Abstract
Targeting of the epidermal growth factor receptor (egfr) pathway has become routine practice in the treatment of lung carcinoma. As more health authorities approve targeted compounds in a variety of treatment lines, use of this approach is expected only to increase.
Gefitinib, an oral tyrosine kinase inhibitor (tki), is approved by Health Canada in the first-line setting of advanced non-small-cell lung carcinoma (nsclc) for tumours that harbour the EGFR gene mutation. Erlotinib, another tki, is currently approved in advanced nsclc in the second- and third-line settings.
The side-effect profile of this class of drugs is unique. Hematologic toxicity is seldom seen. The most frequent side effects are rash and diarrhea. Although no randomized trials have addressed treatment of the side effects of this class of drugs, some basic principles of management have been agreed on and can likely improve patient compliance and decrease inappropriate dose reduction. The prognostic and predictive implications of side effects are also evolving.
Finally, the ALK fusion mutation is being recognized as a mutation driver. The use of crizotinib (again, a tki) in this setting awaits approval. The side-effect profile of crizotinib is interesting and is also reviewed here.
Keywords: Lung cancer, side effects, targeted therapy, rash, diarrhea
1. INTRODUCTION
Tyrosine kinase inhibitors (tkis) that target the epidermal growth factor receptor (egfr) are small molecules given orally. By blocking the intracellular adenosine triphosphate binding site, they prevent the completion of phosphorylation and inhibit the signalling cascade that activates growth and proliferation factors 1.
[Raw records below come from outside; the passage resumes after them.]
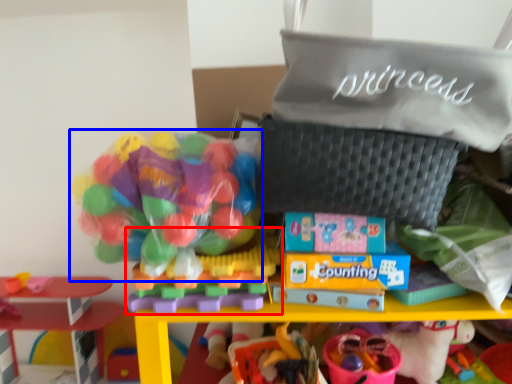 Question: Among these objects, which one is nearest to the camera, toy (highlighted by a red box) or toy (highlighted by a blue box)?

Choices:
 (A) toy
 (B) toy

Answer: (B) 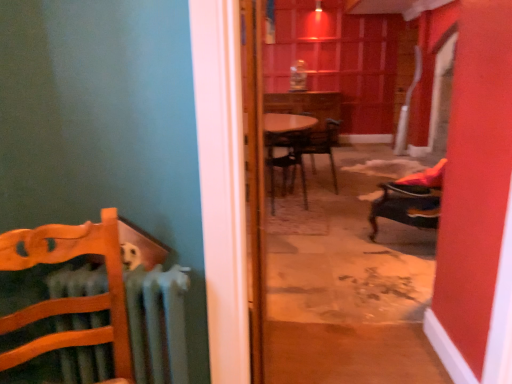 Describe the element at coordinates (410, 200) in the screenshot. I see `velvet orange chair at right, which ranks as the first chair in right-to-left order` at that location.

Where is `wooden chair at left, the first chair viewed from the front`? The height and width of the screenshot is (384, 512). wooden chair at left, the first chair viewed from the front is located at coordinates (70, 297).

The image size is (512, 384). In order to click on velvet orange chair at right, which is counted as the fourth chair, starting from the left in this screenshot , I will do click(410, 200).

Considering the relative sizes of wooden door at center and velvet orange chair at right, which is counted as the fourth chair, starting from the left, in the image provided, is wooden door at center taller than velvet orange chair at right, which is counted as the fourth chair, starting from the left,?

Yes.

Is wooden door at center not near velvet orange chair at right, which ranks as the first chair in right-to-left order?

Absolutely, wooden door at center is distant from velvet orange chair at right, which ranks as the first chair in right-to-left order.

Consider the image. Is wooden door at center oriented away from velvet orange chair at right, which ranks as the first chair in right-to-left order?

No, wooden door at center is not facing the opposite direction of velvet orange chair at right, which ranks as the first chair in right-to-left order.

Considering the positions of point (251, 249) and point (371, 209), is point (251, 249) closer or farther from the camera than point (371, 209)?

Clearly, point (251, 249) is closer to the camera than point (371, 209).

Looking at the image, does velvet orange chair at right, which is counted as the second chair, starting from the front, seem bigger or smaller compared to wooden chair at left, placed as the 4th chair when sorted from back to front?

Considering their sizes, velvet orange chair at right, which is counted as the second chair, starting from the front, takes up more space than wooden chair at left, placed as the 4th chair when sorted from back to front.

Could you tell me if velvet orange chair at right, which is counted as the second chair, starting from the front, is turned towards wooden chair at left, the 4th chair when ordered from right to left?

No, velvet orange chair at right, which is counted as the second chair, starting from the front, is not aimed at wooden chair at left, the 4th chair when ordered from right to left.

This screenshot has width=512, height=384. In order to click on the 1st chair behind the wooden chair at left, the first chair viewed from the front, counting from the anchor's position in this screenshot , I will do `click(410, 200)`.

Does metallic dark brown chair at center, marked as the third chair in a left-to-right arrangement, have a greater height compared to wooden door at center?

No.

Which is further, (x=325, y=136) or (x=247, y=113)?

The point (x=325, y=136) is behind.

From the picture: From the image's perspective, is metallic dark brown chair at center, the 4th chair positioned from the front, located above wooden door at center?

Yes, from the image's perspective, metallic dark brown chair at center, the 4th chair positioned from the front, is on top of wooden door at center.

Is metallic dark brown chair at center, the 4th chair positioned from the front, placed right next to wooden door at center?

metallic dark brown chair at center, the 4th chair positioned from the front, and wooden door at center are not in contact.

Which object is closer to the camera taking this photo, velvet orange chair at right, which is counted as the fourth chair, starting from the left, or metallic dark brown chair at center, the 4th chair positioned from the front?

velvet orange chair at right, which is counted as the fourth chair, starting from the left.

Measure the distance from velvet orange chair at right, which is counted as the second chair, starting from the front, to metallic dark brown chair at center, the 4th chair positioned from the front.

The distance of velvet orange chair at right, which is counted as the second chair, starting from the front, from metallic dark brown chair at center, the 4th chair positioned from the front, is 6.07 feet.

Can you confirm if velvet orange chair at right, positioned as the third chair in back-to-front order, is thinner than metallic dark brown chair at center, the 4th chair positioned from the front?

Correct, the width of velvet orange chair at right, positioned as the third chair in back-to-front order, is less than that of metallic dark brown chair at center, the 4th chair positioned from the front.

From a real-world perspective, which is physically above, velvet orange chair at right, which is counted as the fourth chair, starting from the left, or metallic dark brown chair at center, which is counted as the second chair, starting from the right?

metallic dark brown chair at center, which is counted as the second chair, starting from the right.

Which is behind, wooden chair at left, the first chair viewed from the front, or wooden door at center?

Positioned behind is wooden door at center.

Is point (122, 354) in front of point (252, 201)?

That is True.

Considering the relative sizes of wooden chair at left, the 1th chair viewed from the left, and wooden door at center in the image provided, is wooden chair at left, the 1th chair viewed from the left, bigger than wooden door at center?

Actually, wooden chair at left, the 1th chair viewed from the left, might be smaller than wooden door at center.

Could you tell me if wooden chair at left, the 4th chair when ordered from right to left, is facing wooden door at center?

No, wooden chair at left, the 4th chair when ordered from right to left, does not turn towards wooden door at center.

Is wooden chair at center, marked as the 2th chair in a back-to-front arrangement, taller or shorter than wooden chair at left, the first chair viewed from the front?

wooden chair at center, marked as the 2th chair in a back-to-front arrangement, is taller than wooden chair at left, the first chair viewed from the front.

Which is in front, point (305, 201) or point (5, 328)?

The point (5, 328) is more forward.

Would you say wooden chair at left, the 1th chair viewed from the left, is part of wooden chair at center, the third chair positioned from the right,'s contents?

No, wooden chair at left, the 1th chair viewed from the left, is located outside of wooden chair at center, the third chair positioned from the right.

From the image's perspective, would you say wooden chair at center, marked as the 2th chair in a back-to-front arrangement, is shown under wooden chair at left, the 1th chair viewed from the left?

Incorrect, from the image's perspective, wooden chair at center, marked as the 2th chair in a back-to-front arrangement, is higher than wooden chair at left, the 1th chair viewed from the left.

Does point (318, 134) appear closer or farther from the camera than point (282, 185)?

Clearly, point (318, 134) is more distant from the camera than point (282, 185).

From a real-world perspective, count 1st chairs downward from the wooden chair at center, the third chair positioned from the right, and point to it. Please provide its 2D coordinates.

[(317, 145)]

Is metallic dark brown chair at center, the first chair viewed from the back, behind wooden chair at center, placed as the 3th chair when sorted from front to back?

Yes, it is.

This screenshot has width=512, height=384. In order to click on door to the left of velvet orange chair at right, which ranks as the first chair in right-to-left order in this screenshot , I will do `click(254, 179)`.

At what (x,y) coordinates should I click in order to perform the action: click on the 3rd chair directly beneath the wooden chair at left, the 1th chair viewed from the left (from a real-world perspective). Please return your answer as a coordinate pair (x, y). The height and width of the screenshot is (384, 512). Looking at the image, I should click on (410, 200).

From the image, which object appears to be farther from wooden chair at center, marked as the 2th chair in a back-to-front arrangement, wooden door at center or velvet orange chair at right, positioned as the third chair in back-to-front order?

wooden door at center is further to wooden chair at center, marked as the 2th chair in a back-to-front arrangement.

Estimate the real-world distances between objects in this image. Which object is closer to metallic dark brown chair at center, the first chair viewed from the back, velvet orange chair at right, which is counted as the fourth chair, starting from the left, or wooden chair at center, marked as the 2th chair in a back-to-front arrangement?

wooden chair at center, marked as the 2th chair in a back-to-front arrangement, is closer to metallic dark brown chair at center, the first chair viewed from the back.

When comparing their distances from wooden door at center, does velvet orange chair at right, which is counted as the second chair, starting from the front, or wooden chair at left, the 4th chair when ordered from right to left, seem further?

velvet orange chair at right, which is counted as the second chair, starting from the front, is positioned further to the anchor wooden door at center.

From the image, which object appears to be farther from wooden door at center, velvet orange chair at right, which ranks as the first chair in right-to-left order, or metallic dark brown chair at center, the first chair viewed from the back?

metallic dark brown chair at center, the first chair viewed from the back, is positioned further to the anchor wooden door at center.

Based on their spatial positions, is wooden chair at center, the third chair positioned from the right, or metallic dark brown chair at center, which is counted as the second chair, starting from the right, closer to velvet orange chair at right, which is counted as the fourth chair, starting from the left?

Based on the image, wooden chair at center, the third chair positioned from the right, appears to be nearer to velvet orange chair at right, which is counted as the fourth chair, starting from the left.

Looking at the image, which one is located closer to wooden chair at center, marked as the 2th chair in a back-to-front arrangement, velvet orange chair at right, which ranks as the first chair in right-to-left order, or wooden door at center?

Based on the image, velvet orange chair at right, which ranks as the first chair in right-to-left order, appears to be nearer to wooden chair at center, marked as the 2th chair in a back-to-front arrangement.

Based on their spatial positions, is wooden door at center or wooden chair at center, the 2th chair positioned from the left, further from wooden chair at left, the 1th chair viewed from the left?

wooden chair at center, the 2th chair positioned from the left, lies further to wooden chair at left, the 1th chair viewed from the left, than the other object.

Estimate the real-world distances between objects in this image. Which object is further from metallic dark brown chair at center, the 4th chair positioned from the front, wooden door at center or wooden chair at center, the 2th chair positioned from the left?

wooden door at center is further to metallic dark brown chair at center, the 4th chair positioned from the front.

Where is `door between wooden chair at left, the first chair viewed from the front, and velvet orange chair at right, which is counted as the second chair, starting from the front, from front to back`? This screenshot has width=512, height=384. door between wooden chair at left, the first chair viewed from the front, and velvet orange chair at right, which is counted as the second chair, starting from the front, from front to back is located at coordinates (254, 179).

This screenshot has width=512, height=384. Identify the location of chair located between wooden door at center and wooden chair at center, marked as the 2th chair in a back-to-front arrangement, in the depth direction. (410, 200).

Where is `door between wooden chair at left, placed as the 4th chair when sorted from back to front, and metallic dark brown chair at center, which is counted as the second chair, starting from the right, from front to back`? door between wooden chair at left, placed as the 4th chair when sorted from back to front, and metallic dark brown chair at center, which is counted as the second chair, starting from the right, from front to back is located at coordinates (254, 179).

This screenshot has width=512, height=384. In order to click on door located between wooden chair at left, the 1th chair viewed from the left, and wooden chair at center, marked as the 2th chair in a back-to-front arrangement, in the depth direction in this screenshot , I will do `click(254, 179)`.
In 2004, erlotinib received approval from the U.S. Food and Drug Administration for patients with advanced non-small-cell lung cancer (nsclc) in whom at least 1 prior chemotherapy regimen has failed. The approval was based on results of a pivotal phase iii trial (br.21) in which erlotinib prolonged median survival by 42.5% over best supportive care (6.7 months vs. 4.7 months, p < 0.001) in patients after 1 or 2 prior chemotherapy regimens 2.
The side effects reported in br.21 included diarrhea (50%) and rash (75%). Typically, the rash developed about 7–10 days after the start of treatment and affected skin areas above the waist. Spontaneous resolution of the rash without treatment has been reported. In most patients, the rash is mild (grade 1 or 2). Only 8% of patients experienced grade 3 rash, and fewer than 1% experienced grade 4 rash 2. For grades 3 and 4 rashes, the study protocol recommended stopping the drug for 7–10 days and then applying a 30% dose reduction. Subsequent analysis suggested a positive correlation between rash and response and survival 3.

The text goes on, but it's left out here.